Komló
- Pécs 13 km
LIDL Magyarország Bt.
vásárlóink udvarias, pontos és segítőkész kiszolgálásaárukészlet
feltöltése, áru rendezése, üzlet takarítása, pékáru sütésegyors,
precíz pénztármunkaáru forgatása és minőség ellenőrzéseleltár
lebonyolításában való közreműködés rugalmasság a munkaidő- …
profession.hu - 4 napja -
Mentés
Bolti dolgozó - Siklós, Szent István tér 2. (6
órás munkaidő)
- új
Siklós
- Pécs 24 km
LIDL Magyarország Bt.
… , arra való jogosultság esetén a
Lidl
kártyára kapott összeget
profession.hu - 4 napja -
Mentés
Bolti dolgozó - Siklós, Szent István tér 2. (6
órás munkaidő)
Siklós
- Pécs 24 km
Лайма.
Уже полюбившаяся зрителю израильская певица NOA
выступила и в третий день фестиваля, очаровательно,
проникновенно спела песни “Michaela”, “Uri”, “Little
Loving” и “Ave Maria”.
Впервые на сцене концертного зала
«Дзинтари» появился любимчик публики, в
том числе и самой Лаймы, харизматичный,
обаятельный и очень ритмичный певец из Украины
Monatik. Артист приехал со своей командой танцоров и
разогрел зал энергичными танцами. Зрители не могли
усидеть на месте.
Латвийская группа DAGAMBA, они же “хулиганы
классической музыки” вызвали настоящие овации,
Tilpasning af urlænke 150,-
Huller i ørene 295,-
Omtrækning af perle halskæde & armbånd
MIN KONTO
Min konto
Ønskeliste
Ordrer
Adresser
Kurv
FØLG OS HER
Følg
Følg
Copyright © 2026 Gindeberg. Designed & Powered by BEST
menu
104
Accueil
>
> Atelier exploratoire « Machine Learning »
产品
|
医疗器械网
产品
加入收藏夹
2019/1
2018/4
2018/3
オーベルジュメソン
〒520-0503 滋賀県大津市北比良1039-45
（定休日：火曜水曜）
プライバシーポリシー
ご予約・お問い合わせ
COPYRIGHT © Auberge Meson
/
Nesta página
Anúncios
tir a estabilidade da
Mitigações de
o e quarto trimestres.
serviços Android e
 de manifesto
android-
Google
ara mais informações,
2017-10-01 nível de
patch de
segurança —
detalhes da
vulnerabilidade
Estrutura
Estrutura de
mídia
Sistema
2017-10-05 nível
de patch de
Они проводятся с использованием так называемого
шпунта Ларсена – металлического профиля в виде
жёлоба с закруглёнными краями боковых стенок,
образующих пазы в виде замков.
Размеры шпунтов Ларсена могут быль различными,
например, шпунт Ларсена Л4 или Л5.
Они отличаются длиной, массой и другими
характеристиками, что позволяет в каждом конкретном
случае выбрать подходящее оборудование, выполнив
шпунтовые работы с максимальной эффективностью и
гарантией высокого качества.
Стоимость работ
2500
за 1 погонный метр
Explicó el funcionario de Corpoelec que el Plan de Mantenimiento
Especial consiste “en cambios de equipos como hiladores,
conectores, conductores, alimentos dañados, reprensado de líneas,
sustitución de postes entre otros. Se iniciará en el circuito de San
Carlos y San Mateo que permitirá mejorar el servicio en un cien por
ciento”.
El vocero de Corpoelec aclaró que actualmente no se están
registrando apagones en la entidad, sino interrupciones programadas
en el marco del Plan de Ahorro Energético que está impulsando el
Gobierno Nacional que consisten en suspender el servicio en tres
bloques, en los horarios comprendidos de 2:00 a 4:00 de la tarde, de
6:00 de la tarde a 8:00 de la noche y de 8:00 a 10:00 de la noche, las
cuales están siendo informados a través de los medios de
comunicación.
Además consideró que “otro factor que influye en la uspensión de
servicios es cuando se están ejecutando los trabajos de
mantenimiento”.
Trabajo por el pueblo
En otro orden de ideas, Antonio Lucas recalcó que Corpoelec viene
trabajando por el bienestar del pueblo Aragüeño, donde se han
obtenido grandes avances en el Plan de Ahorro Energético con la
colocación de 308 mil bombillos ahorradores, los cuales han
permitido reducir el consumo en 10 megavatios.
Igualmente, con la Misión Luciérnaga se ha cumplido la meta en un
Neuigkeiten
——
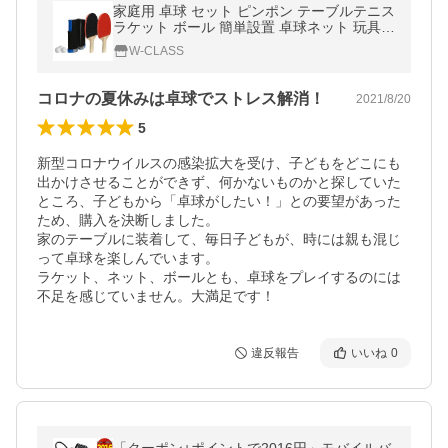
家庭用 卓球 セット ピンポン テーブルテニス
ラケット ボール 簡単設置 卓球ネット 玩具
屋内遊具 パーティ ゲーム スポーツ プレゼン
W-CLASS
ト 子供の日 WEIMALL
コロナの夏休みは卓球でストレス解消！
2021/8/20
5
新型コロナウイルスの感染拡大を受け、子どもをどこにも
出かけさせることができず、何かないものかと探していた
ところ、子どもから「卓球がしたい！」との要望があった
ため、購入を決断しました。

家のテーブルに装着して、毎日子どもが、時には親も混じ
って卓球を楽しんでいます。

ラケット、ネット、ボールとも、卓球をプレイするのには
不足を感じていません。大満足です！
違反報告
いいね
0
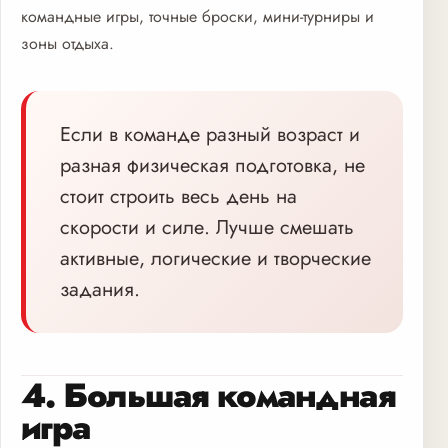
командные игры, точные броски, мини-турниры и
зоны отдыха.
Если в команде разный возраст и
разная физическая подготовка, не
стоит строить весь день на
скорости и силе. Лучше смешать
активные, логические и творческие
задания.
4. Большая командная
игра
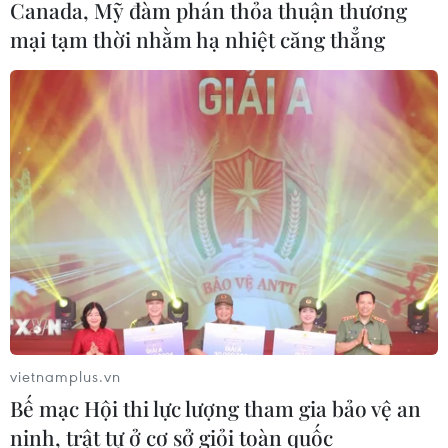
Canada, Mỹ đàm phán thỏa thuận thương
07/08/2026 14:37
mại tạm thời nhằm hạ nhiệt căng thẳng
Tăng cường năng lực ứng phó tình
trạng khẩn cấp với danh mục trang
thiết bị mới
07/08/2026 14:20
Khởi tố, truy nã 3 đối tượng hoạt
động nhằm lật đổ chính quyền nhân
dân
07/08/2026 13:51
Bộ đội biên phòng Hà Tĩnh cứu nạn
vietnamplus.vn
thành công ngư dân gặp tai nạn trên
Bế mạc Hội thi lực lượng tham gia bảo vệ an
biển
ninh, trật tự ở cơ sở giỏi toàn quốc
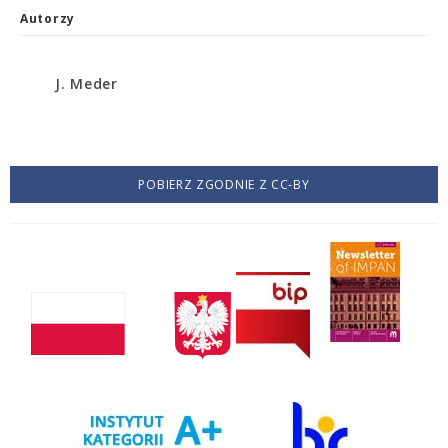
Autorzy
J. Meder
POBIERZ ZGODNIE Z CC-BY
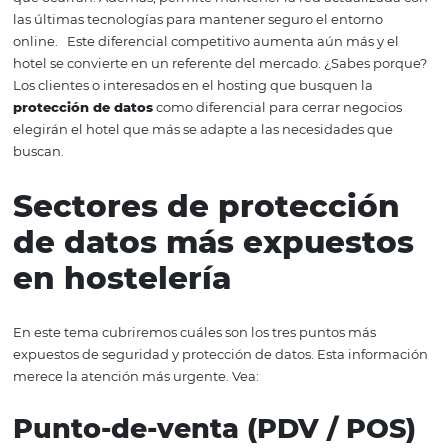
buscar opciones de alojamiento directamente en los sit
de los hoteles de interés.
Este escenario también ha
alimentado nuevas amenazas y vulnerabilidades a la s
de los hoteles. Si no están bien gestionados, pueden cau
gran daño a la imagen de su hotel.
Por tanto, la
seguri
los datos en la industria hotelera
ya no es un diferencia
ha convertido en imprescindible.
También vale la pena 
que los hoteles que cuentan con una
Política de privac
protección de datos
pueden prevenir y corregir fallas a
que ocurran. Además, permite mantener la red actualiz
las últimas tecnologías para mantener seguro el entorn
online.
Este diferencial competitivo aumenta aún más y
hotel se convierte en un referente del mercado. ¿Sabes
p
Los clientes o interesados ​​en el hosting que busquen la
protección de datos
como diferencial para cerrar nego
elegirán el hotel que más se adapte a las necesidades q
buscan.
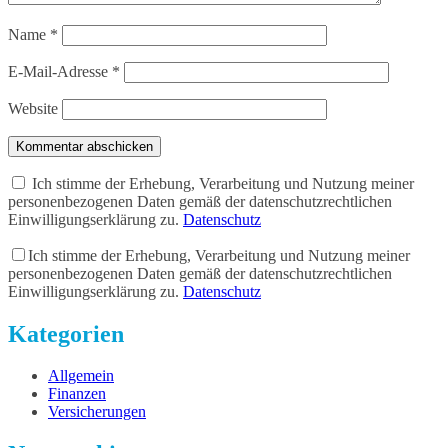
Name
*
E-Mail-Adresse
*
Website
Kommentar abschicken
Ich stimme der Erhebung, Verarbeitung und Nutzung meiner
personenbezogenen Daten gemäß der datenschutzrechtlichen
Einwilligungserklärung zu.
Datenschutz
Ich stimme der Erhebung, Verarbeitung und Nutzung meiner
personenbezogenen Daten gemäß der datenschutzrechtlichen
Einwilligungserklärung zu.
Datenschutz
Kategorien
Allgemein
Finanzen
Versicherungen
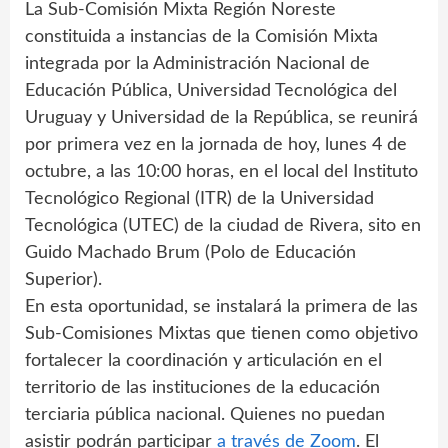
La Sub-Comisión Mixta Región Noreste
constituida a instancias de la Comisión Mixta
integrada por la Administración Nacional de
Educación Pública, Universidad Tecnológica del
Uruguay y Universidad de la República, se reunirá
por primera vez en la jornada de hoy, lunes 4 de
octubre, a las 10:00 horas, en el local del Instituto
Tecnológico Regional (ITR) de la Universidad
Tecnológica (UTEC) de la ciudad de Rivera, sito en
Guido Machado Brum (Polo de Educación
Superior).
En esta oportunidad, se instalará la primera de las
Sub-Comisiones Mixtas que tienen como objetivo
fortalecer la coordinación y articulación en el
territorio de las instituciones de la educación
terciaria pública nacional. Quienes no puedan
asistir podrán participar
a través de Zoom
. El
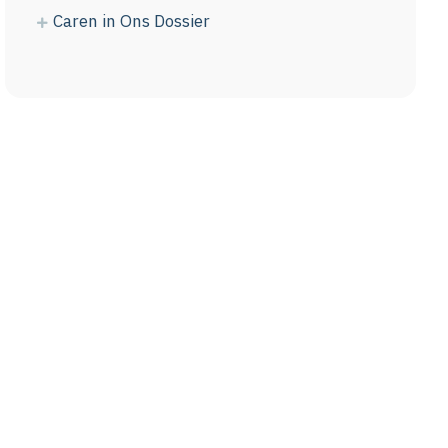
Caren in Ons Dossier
——
## Work task
Going down the listing above, begin printing at the line with "Размеры шпунтов Ларсена" and finish with the line with "obtenido grandes avances", exactly as they appear.

## Result for this exercise
Размеры шпунтов Ларсена могут быль различными,
например, шпунт Ларсена Л4 или Л5.
Они отличаются длиной, массой и другими
характеристиками, что позволяет в каждом конкретном
случае выбрать подходящее оборудование, выполнив
шпунтовые работы с максимальной эффективностью и
гарантией высокого качества.
Стоимость работ
2500
за 1 погонный метр
Explicó el funcionario de Corpoelec que el Plan de Mantenimiento
Especial consiste “en cambios de equipos como hiladores,
conectores, conductores, alimentos dañados, reprensado de líneas,
sustitución de postes entre otros. Se iniciará en el circuito de San
Carlos y San Mateo que permitirá mejorar el servicio en un cien por
ciento”.
El vocero de Corpoelec aclaró que actualmente no se están
registrando apagones en la entidad, sino interrupciones programadas
en el marco del Plan de Ahorro Energético que está impulsando el
Gobierno Nacional que consisten en suspender el servicio en tres
bloques, en los horarios comprendidos de 2:00 a 4:00 de la tarde, de
6:00 de la tarde a 8:00 de la noche y de 8:00 a 10:00 de la noche, las
cuales están siendo informados a través de los medios de
comunicación.
Además consideró que “otro factor que influye en la uspensión de
servicios es cuando se están ejecutando los trabajos de
mantenimiento”.
Trabajo por el pueblo
En otro orden de ideas, Antonio Lucas recalcó que Corpoelec viene
trabajando por el bienestar del pueblo Aragüeño, donde se han
obtenido grandes avances en el Plan de Ahorro Energético con la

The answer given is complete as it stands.